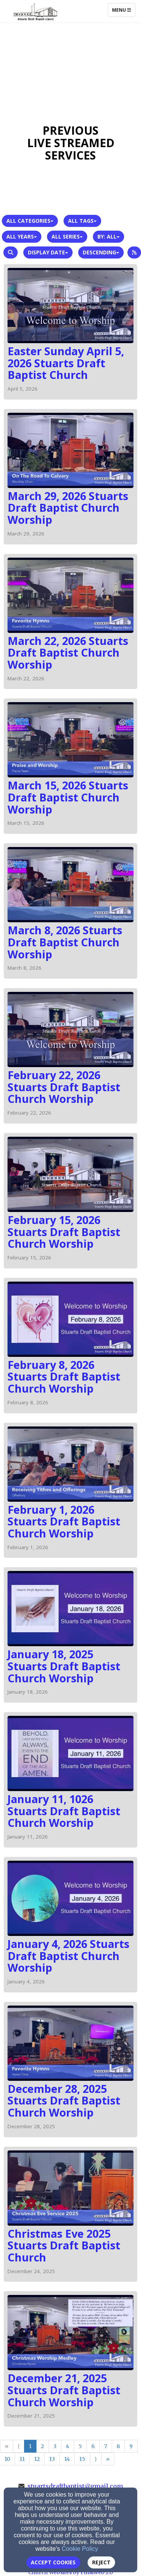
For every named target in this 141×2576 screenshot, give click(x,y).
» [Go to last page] (107, 2459)
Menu (123, 9)
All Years (21, 236)
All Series (67, 236)
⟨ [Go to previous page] (19, 2446)
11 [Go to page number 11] (22, 2459)
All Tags (82, 220)
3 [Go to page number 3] (54, 2446)
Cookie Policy (80, 2549)
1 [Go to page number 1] (30, 2446)
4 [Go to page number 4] (67, 2446)
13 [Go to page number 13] (52, 2459)
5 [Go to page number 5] (80, 2446)
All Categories (29, 220)
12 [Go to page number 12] (37, 2459)
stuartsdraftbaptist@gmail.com (75, 2486)
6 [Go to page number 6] (93, 2446)
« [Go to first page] (6, 2446)
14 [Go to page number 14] (67, 2459)
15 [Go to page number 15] (82, 2459)
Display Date (48, 252)
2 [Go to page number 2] (42, 2446)
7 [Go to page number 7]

---*---

Work order:
The data above must be reproduced exactly, without any of its pictures.

Exercise output:
For every named target in this 141×2576 screenshot, give click(x,y).
» [Go to last page] (107, 2459)
Menu (123, 9)
All Years (21, 236)
All Series (67, 236)
⟨ [Go to previous page] (19, 2446)
11 [Go to page number 11] (22, 2459)
All Tags (82, 220)
3 [Go to page number 3] (54, 2446)
Cookie Policy (80, 2549)
1 [Go to page number 1] (30, 2446)
4 [Go to page number 4] (67, 2446)
13 [Go to page number 13] (52, 2459)
5 [Go to page number 5] (80, 2446)
All Categories (29, 220)
12 [Go to page number 12] (37, 2459)
stuartsdraftbaptist@gmail.com (75, 2486)
6 [Go to page number 6] (93, 2446)
« [Go to first page] (6, 2446)
14 [Go to page number 14] (67, 2459)
15 [Go to page number 15] (82, 2459)
Display Date (48, 252)
2 [Go to page number 2] (42, 2446)
7 [Go to page number 7]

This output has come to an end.